Collected data:

#####

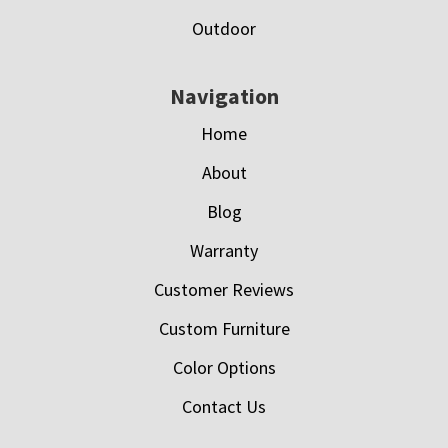
Outdoor
Navigation
Home
About
Blog
Warranty
Customer Reviews
Custom Furniture
Color Options
Contact Us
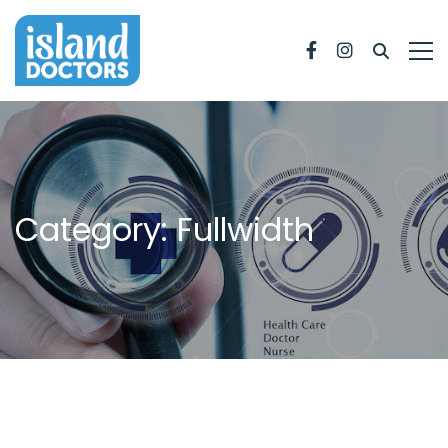
Facebook
Instagram
Category: Fullwidth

#####

▶ _TASK DIRECTIONS_
Copy out every line above, word for word, minus images.

▶ _RESULT_
Outdoor
Navigation
Home
About
Blog
Warranty
Customer Reviews
Custom Furniture
Color Options
Contact Us
Facebook
Instagram
Category: Fullwidth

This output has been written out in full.